I'm trying to use spark streaming with availableNow
trigger to ingest data from an Azure Event Hub into a Delta Lake table in Databricks.
My code:
conn_str = "my conn string"
ehConf = {
"eventhubs.connectionString":
spark.sparkContext._jvm.org.apache.spark.eventhubs.EventHubsUtils.encrypt(conn_str),
"eventhubs.consumerGroup":
"my-consumer-grp",
}
read_stream = spark.readStream \
.format("eventhubs") \
.options(**ehConf) \
.load()
stream = read_stream.writeStream \
.format("delta") \
.option("checkpointLocation", checkpoint_location) \
.trigger(availableNow=True) \
.toTable(full_table_name, mode="append")
According to the documentation https://spark.apache.org/docs/latest/structured-streaming-programming-guide.html#triggers
The availableNow
trigger should process all data currently available, in a micro-batch style.
However, This is not happening, instead, it processes only 1000 rows.

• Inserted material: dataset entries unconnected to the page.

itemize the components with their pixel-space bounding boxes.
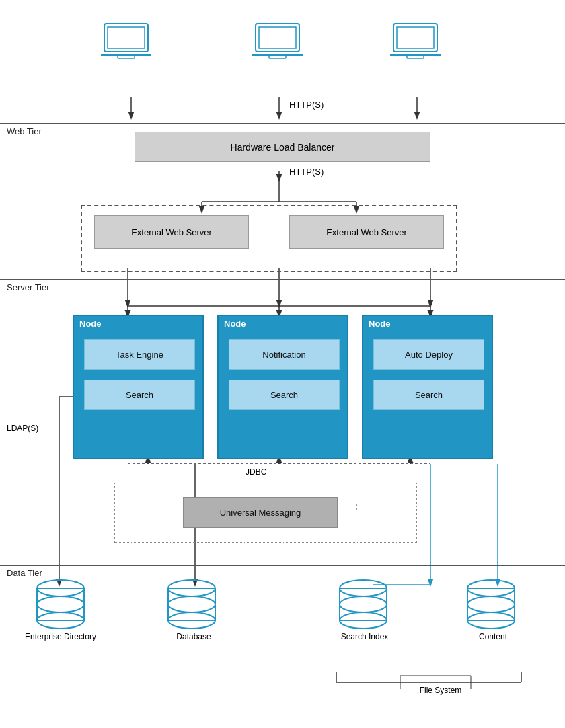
database-label: Database — [167, 632, 221, 641]
https-label-top: HTTP(S) — [289, 99, 324, 110]
svg-rect-32 — [104, 24, 148, 52]
node-2-notification: Notification — [229, 339, 340, 370]
enterprise-dir-icon — [34, 575, 87, 629]
svg-rect-39 — [269, 55, 286, 58]
laptop-left — [101, 20, 155, 67]
laptop-center — [252, 20, 306, 67]
svg-rect-35 — [118, 55, 135, 58]
search-index-label: Search Index — [331, 632, 398, 641]
jdbc-label: JDBC — [246, 467, 266, 477]
svg-rect-36 — [256, 24, 299, 52]
database-icon — [165, 575, 219, 629]
svg-point-47 — [37, 596, 84, 612]
ldap-label: LDAP(S) — [7, 423, 38, 433]
web-tier-line — [0, 123, 565, 124]
content-icon — [464, 575, 518, 629]
node-3-label: Node — [369, 319, 391, 329]
node-1-search: Search — [84, 380, 195, 410]
ext-web-server-1: External Web Server — [94, 215, 249, 249]
node-2-label: Node — [224, 319, 246, 329]
node-1: Node Task Engine Search — [73, 315, 204, 459]
enterprise-dir-label: Enterprise Directory — [20, 632, 101, 641]
node-2-search: Search — [229, 380, 340, 410]
svg-point-55 — [340, 596, 387, 612]
node-3-search: Search — [373, 380, 484, 410]
svg-rect-49 — [168, 588, 215, 620]
svg-rect-57 — [467, 588, 515, 620]
server-tier-line — [0, 279, 565, 280]
content-label: Content — [466, 632, 520, 641]
node-3-auto-deploy: Auto Deploy — [373, 339, 484, 370]
node-1-task-engine: Task Engine — [84, 339, 195, 370]
svg-rect-37 — [259, 27, 296, 48]
svg-rect-41 — [397, 27, 434, 48]
svg-point-59 — [467, 596, 515, 612]
node-2: Node Notification Search — [217, 315, 348, 459]
search-index-icon — [336, 575, 390, 629]
svg-point-51 — [168, 596, 215, 612]
ext-web-server-2: External Web Server — [289, 215, 444, 249]
data-tier-line — [0, 565, 565, 566]
laptop-right — [390, 20, 444, 67]
svg-rect-53 — [340, 588, 387, 620]
load-balancer-box: Hardware Load Balancer — [135, 132, 430, 162]
filesystem-label: File System — [390, 686, 491, 695]
diagram: HTTP(S) Web Tier Hardware Load Balancer … — [0, 0, 565, 728]
server-tier-label: Server Tier — [7, 282, 50, 292]
https-label-bottom: HTTP(S) — [289, 167, 324, 177]
svg-rect-40 — [393, 24, 437, 52]
web-tier-label: Web Tier — [7, 126, 42, 136]
messaging-container — [114, 483, 417, 543]
node-3: Node Auto Deploy Search — [362, 315, 493, 459]
svg-rect-43 — [407, 55, 424, 58]
svg-rect-45 — [37, 588, 84, 620]
svg-rect-33 — [108, 27, 145, 48]
node-1-label: Node — [79, 319, 102, 329]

The output of the stream tells the story:
{
"sources" : [ {
"description" : "org.apache.spark.sql.eventhubs.EventHubsSource@2c5bba32",
"startOffset" : {
"my-hub-name" : {
"0" : 114198857
}
},
"endOffset" : {
"my-hub-name" : {
"0" : 119649573
}
},
"latestOffset" : {
"my-hub-name" : {
"0" : 119650573
}
},
"numInputRows" : 1000,
"inputRowsPerSecond" : 0.0,
"processedRowsPerSecond" : 36.1755236407047
} ]
}
We can clearly see the offset changes by way more than the 1000 processed.
I have verified the content of the target table, it contains the last 1000 offsets. \
According to the Event Hub configuration for Pyspark https://github.com/Azure/azure-event-hubs-spark/blob/master/docs/PySpark/structured-streaming-pyspark.md#event-hubs-configuration
The maxEventsPerTrigger
is set to 1000*partitionCount
by default, this should only affect how many events are processed per batch though, and not the total amount of records processed by availableNow
trigger.
Running the same query with the trigger being once=True
will instead ingest all of the events (assuming batch size is set large enough).

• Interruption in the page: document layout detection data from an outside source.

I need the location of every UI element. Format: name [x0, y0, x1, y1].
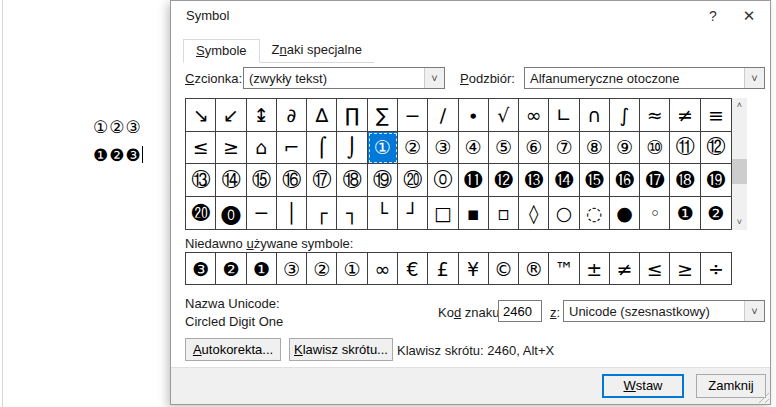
symbol-cell[interactable]: ≠	[670, 99, 700, 132]
recent-symbol-cell[interactable]: ①	[337, 253, 367, 284]
recent-symbol-cell[interactable]: ©	[489, 253, 519, 284]
symbol-cell[interactable]: ◊	[519, 197, 549, 230]
symbol-cell[interactable]: ⓱	[640, 164, 670, 197]
symbol-cell[interactable]: ⑰	[307, 164, 337, 197]
symbol-cell[interactable]: ⌐	[277, 132, 307, 165]
symbol-cell[interactable]: ⓪	[428, 164, 458, 197]
symbol-cell[interactable]: ∞	[519, 99, 549, 132]
symbol-cell[interactable]: ┐	[337, 197, 367, 230]
font-dropdown[interactable]: (zwykły tekst) ˅	[243, 67, 445, 89]
symbol-cell[interactable]: ┘	[398, 197, 428, 230]
symbol-cell[interactable]: ⓳	[701, 164, 731, 197]
recent-symbol-cell[interactable]: ③	[277, 253, 307, 284]
recent-symbol-cell[interactable]: ❷	[216, 253, 246, 284]
scrollbar-thumb[interactable]	[732, 159, 747, 184]
symbol-cell[interactable]: ②	[398, 132, 428, 165]
symbol-cell[interactable]: ⌠	[307, 132, 337, 165]
symbol-cell[interactable]: ⑤	[489, 132, 519, 165]
chevron-down-icon[interactable]: ˅	[424, 68, 444, 88]
symbol-cell[interactable]: ⓰	[610, 164, 640, 197]
symbol-cell[interactable]: ⓿	[216, 197, 246, 230]
recent-symbol-cell[interactable]: ≤	[640, 253, 670, 284]
symbol-cell[interactable]: ⑱	[337, 164, 367, 197]
chevron-down-icon[interactable]: ˅	[744, 68, 764, 88]
symbol-cell[interactable]: ⓮	[549, 164, 579, 197]
symbol-cell[interactable]: ∙	[459, 99, 489, 132]
recent-symbol-cell[interactable]: ≥	[670, 253, 700, 284]
symbol-cell[interactable]: ∂	[277, 99, 307, 132]
symbol-cell[interactable]: ◦	[640, 197, 670, 230]
symbol-cell[interactable]: ⑫	[701, 132, 731, 165]
symbol-cell[interactable]: ●	[610, 197, 640, 230]
close-button[interactable]: Zamknij	[696, 374, 766, 398]
tab-special-characters[interactable]: Znaki specjalne	[260, 39, 374, 63]
symbol-cell[interactable]: ⑮	[247, 164, 277, 197]
recent-symbol-cell[interactable]: ®	[519, 253, 549, 284]
recent-symbol-cell[interactable]: ¥	[459, 253, 489, 284]
autocorrect-button[interactable]: Autokorekta...	[185, 338, 281, 361]
symbol-cell[interactable]: ④	[459, 132, 489, 165]
symbol-cell[interactable]: ⑩	[640, 132, 670, 165]
symbol-cell[interactable]: │	[277, 197, 307, 230]
chevron-down-icon[interactable]: ˅	[744, 301, 764, 321]
symbol-cell[interactable]: ⓬	[489, 164, 519, 197]
recent-symbol-cell[interactable]: ❶	[247, 253, 277, 284]
close-icon[interactable]: ✕	[732, 1, 766, 31]
symbol-cell[interactable]: ─	[247, 197, 277, 230]
symbol-cell[interactable]: ⑲	[368, 164, 398, 197]
symbol-cell[interactable]: ❷	[701, 197, 731, 230]
symbol-cell[interactable]: ∫	[610, 99, 640, 132]
recent-symbol-cell[interactable]: ❸	[186, 253, 216, 284]
from-dropdown[interactable]: Unicode (szesnastkowy) ˅	[563, 300, 765, 322]
symbol-cell[interactable]: ▫	[489, 197, 519, 230]
symbol-cell[interactable]: ↘	[186, 99, 216, 132]
symbol-cell[interactable]: ❶	[670, 197, 700, 230]
symbol-cell[interactable]: ↙	[216, 99, 246, 132]
recent-symbol-cell[interactable]: ≠	[610, 253, 640, 284]
dialog-titlebar[interactable]: Symbol ? ✕	[171, 1, 770, 31]
symbol-cell[interactable]: ⓭	[519, 164, 549, 197]
symbol-cell[interactable]: ⑯	[277, 164, 307, 197]
symbol-cell[interactable]: ⑬	[186, 164, 216, 197]
char-code-input[interactable]	[498, 300, 542, 322]
recent-symbol-cell[interactable]: ∞	[368, 253, 398, 284]
recent-symbol-cell[interactable]: ②	[307, 253, 337, 284]
symbol-cell[interactable]: ┌	[307, 197, 337, 230]
symbol-grid-scrollbar[interactable]: ˄ ˅	[732, 98, 747, 230]
symbol-cell[interactable]: ⑥	[519, 132, 549, 165]
symbol-cell[interactable]: ∕	[428, 99, 458, 132]
symbol-cell[interactable]: ⑦	[549, 132, 579, 165]
scroll-down-icon[interactable]: ˅	[732, 215, 747, 230]
symbol-cell[interactable]: ∟	[549, 99, 579, 132]
symbol-cell[interactable]: ○	[549, 197, 579, 230]
symbol-cell[interactable]: ⌡	[337, 132, 367, 165]
shortcut-key-button[interactable]: Klawisz skrótu...	[289, 338, 393, 361]
symbol-cell[interactable]: ⓴	[186, 197, 216, 230]
symbol-cell[interactable]: √	[489, 99, 519, 132]
symbol-cell[interactable]: ⓫	[459, 164, 489, 197]
recent-symbol-cell[interactable]: €	[398, 253, 428, 284]
symbol-cell[interactable]: ⑨	[610, 132, 640, 165]
symbol-cell[interactable]: ↨	[247, 99, 277, 132]
subset-dropdown[interactable]: Alfanumeryczne otoczone ˅	[524, 67, 765, 89]
insert-button[interactable]: Wstaw	[602, 374, 684, 398]
symbol-cell[interactable]: ≈	[640, 99, 670, 132]
scroll-up-icon[interactable]: ˄	[732, 98, 747, 113]
symbol-cell[interactable]: └	[368, 197, 398, 230]
symbol-cell[interactable]: ⌂	[247, 132, 277, 165]
help-icon[interactable]: ?	[696, 1, 730, 31]
symbol-cell[interactable]: ⓲	[670, 164, 700, 197]
symbol-cell[interactable]: ∑	[368, 99, 398, 132]
recent-symbol-cell[interactable]: £	[428, 253, 458, 284]
symbol-cell[interactable]: ⑳	[398, 164, 428, 197]
symbol-cell[interactable]: ◌	[580, 197, 610, 230]
symbol-cell[interactable]: ∆	[307, 99, 337, 132]
symbol-cell[interactable]: ∩	[580, 99, 610, 132]
symbol-cell[interactable]: ≤	[186, 132, 216, 165]
symbol-cell[interactable]: □	[428, 197, 458, 230]
symbol-cell[interactable]: ⓯	[580, 164, 610, 197]
recent-symbol-cell[interactable]: ™	[549, 253, 579, 284]
tab-symbols[interactable]: Symbole	[183, 39, 260, 63]
symbol-cell[interactable]: ⑪	[670, 132, 700, 165]
symbol-cell[interactable]: ∏	[337, 99, 367, 132]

Is seems like the availableNow
trigger is not working as intended for Azure Event Hub.
The 'avaiableNow' trigger seems to not be implemented yet in 'azure-event-hub-spark' package.
But there is a workaround possible using Kafka connector to Azure Event Hub - https://github.com/Azure/azure-event-hubs-for-kafka/tree/master/tutorials/spark
So essentially the previous code becomes
bootstrap_servers = "my-evh-namespace.servicebus.windows.net:9093"
eventhub_endpoint = "my-evh-namespace-endpoint"
# The 'kafkashaded' part here is because it's running in Databricks.
# Otherwise drop that part.
EH_SASL = f"kafkashaded.org.apache.kafka.common.security.plain.PlainLoginModule required username=\"$ConnectionString\" password=\"{eventhub_endpoint}\";"
topic = "my-eventhub-name"
read_stream = spark.readStream \
.format("kafka") \
.option("kafka.bootstrap.servers", bootstrap_servers) \
.option("kafka.sasl.mechanism", "PLAIN") \
.option("kafka.security.protocol", "SASL_SSL") \
.option("kafka.sasl.jaas.config", EH_SASL) \
.option("subscribe", topic) \
.option("maxOffsetsPerTrigger", 1000) \
.option("startingOffsets", "earliest") \
.option("includeHeaders", "true") \
.load()
# Notice that the output writeStream remains the same.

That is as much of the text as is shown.